De Luís Fernando Veríssimo: Clarice!
Em 1953 meu pai foi dirigir o Departamento de Assuntos Culturais da União Pan-Americana, ligada à Organização dos Estados Americanos.
Fomos morar em Wahington, uma aborrecida cidade burocrática, no começo da era Eisenhower. O diplomata Mauri Gurgel Valente e sua mulher Clarice estavam lá com os dois filho, Pedro e Paulo, e foram os primeiros brasileiros a dar as boas-vindas aos recém-chegados. Eles seriam os melhores amigos dos meus pais nos quatro anos em que ficamos em Washington. Clarice e minha mãe, que não poderiam ter personalidades mais diferentes, tornaram-se amigas de infância. E sem que houvesse qualquer cerimônia, meus pais foram designados padrinhos extra-oficiais do filho mais moço dos Valente, o Paulo.

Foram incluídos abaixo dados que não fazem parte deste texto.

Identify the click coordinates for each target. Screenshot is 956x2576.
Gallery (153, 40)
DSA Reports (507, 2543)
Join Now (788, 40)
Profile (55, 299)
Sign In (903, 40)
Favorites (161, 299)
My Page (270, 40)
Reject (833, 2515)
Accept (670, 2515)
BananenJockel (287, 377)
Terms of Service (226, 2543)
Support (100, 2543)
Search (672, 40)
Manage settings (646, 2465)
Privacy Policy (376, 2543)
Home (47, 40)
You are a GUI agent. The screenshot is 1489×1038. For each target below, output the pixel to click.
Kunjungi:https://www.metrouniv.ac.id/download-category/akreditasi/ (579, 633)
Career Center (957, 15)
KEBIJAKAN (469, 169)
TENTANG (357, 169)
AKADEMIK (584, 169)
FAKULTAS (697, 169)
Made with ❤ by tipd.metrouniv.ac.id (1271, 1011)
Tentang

(Uma vez fui levar a Clarice e os dois meninos em casa de carro na chegada o Paulinho perguntou: "Não quer entrar para tomar um cafezinho?" Grande surpresa. Ele mal começara a falar, era provavelmente a primeira frase inteira que dizia.) Várias fotografias da Clarice, inclusive algumas que têm saído na imprensa, foram tiradas pelo meu pai durante o convívio dos dois casais naqueles anos americanos. Também houve uma designação do meu pai como fotógrafo exclusivo extra-oficial da Clarice.

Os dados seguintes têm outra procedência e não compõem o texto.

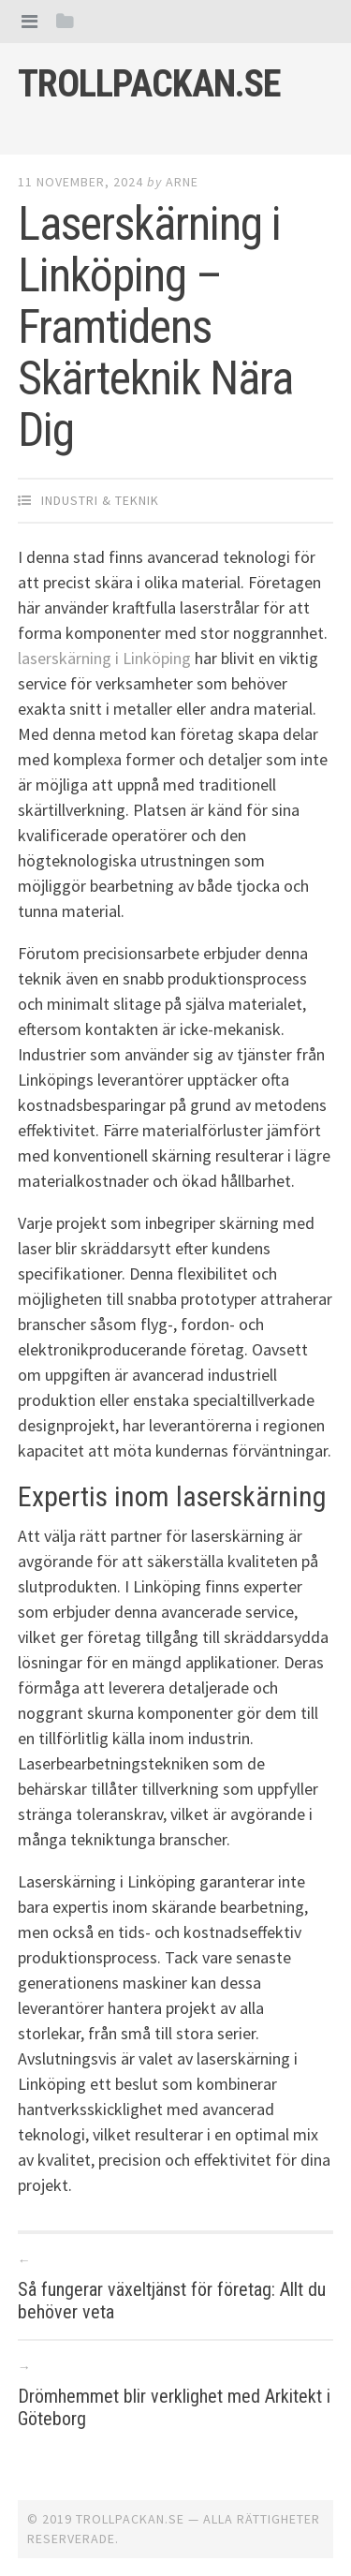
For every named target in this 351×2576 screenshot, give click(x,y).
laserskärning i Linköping (104, 658)
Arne (182, 181)
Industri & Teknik (100, 500)
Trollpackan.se (149, 84)
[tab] (29, 21)
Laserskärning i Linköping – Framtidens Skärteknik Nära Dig (155, 327)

Eu tinha 16 anos quando chegamos a Washington e a minha primeira impressão da Clarice foi a de todo mundo: fascinação. Com a sua beleza eslava, os olhos meio asiáticos, o erre carregado que dava um mistério especial à sua fala, e ao mesmo tempo com seu humor, e seu jeito de garotona ainda desacostumada com o tamanho do próprio corpo. O fato de que aquela Clarice era a Clarice Lispector não me dizia muito. Eu sabia que era uma escritora meio complicada, nunca tinha lido nada dela. Só quando voltamos ao Brasil li O Lustre, Perto do Coração Selvagem e, depois, os contos, extraordinários. "A Legião Estrangeira", "Amor", "Uma Galinha", "Macacos", "Laços de Família", "Festa de Aniversário" e tantos outros, e o melhor conto que conheço em língua portuguesa, "A Menor Mulher do Mundo". Em 1962 saí de Porto Alegre e fui morar com a minha tia, no Rio. A Clarice, que então já estava separada do Mauri, era sua vizinha no Leme e pude conviver, e me fascinar, um pouco mais com ela.

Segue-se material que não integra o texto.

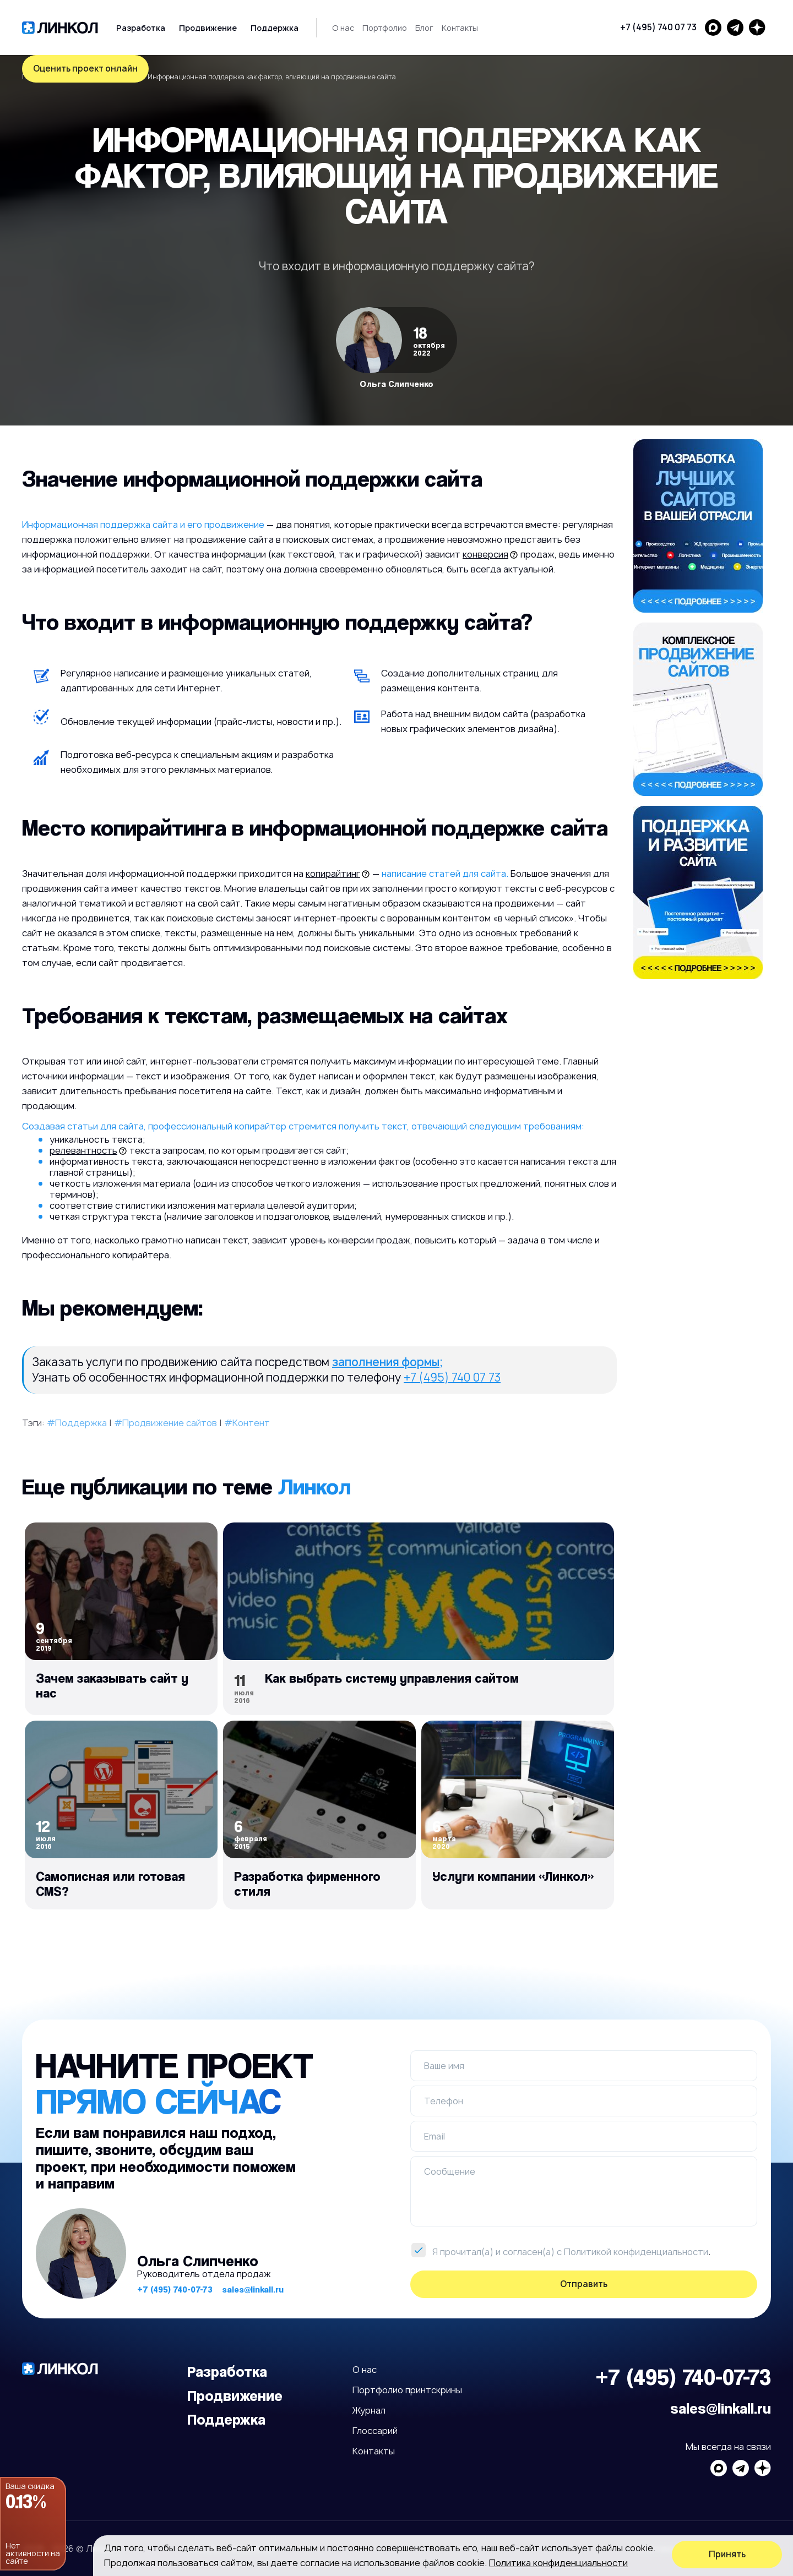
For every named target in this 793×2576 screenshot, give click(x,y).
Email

Agora, folheando alguns livros da Clarice antes de escrever isto, dei com uma dedicatória dela em A Maçã no Escuro para "meus queridos Erico e Mafalda".
Uma dedicatória brincalhona, datada de julho de 1961, em que ela destaque que o preço do livro nas livrarias é de 980 cruzeiros e que portanto está lhes dando um presente valiosíssimo, e recomenda que ele seja protegido com uma capa colante, do tipo que gruda na mão e "prende" o leitor. No fim há um adendo que eu ainda não tinha visto: "Luís Fernando, considere este livro seu também, por favor. Divida 980 por três e você terá preciosa parte. Sua Clarice." A lembrança da Clarice vale bem mais do que 980 cruzeiros, mesmo com todas as correções monetárias acumuladas em 47 anos.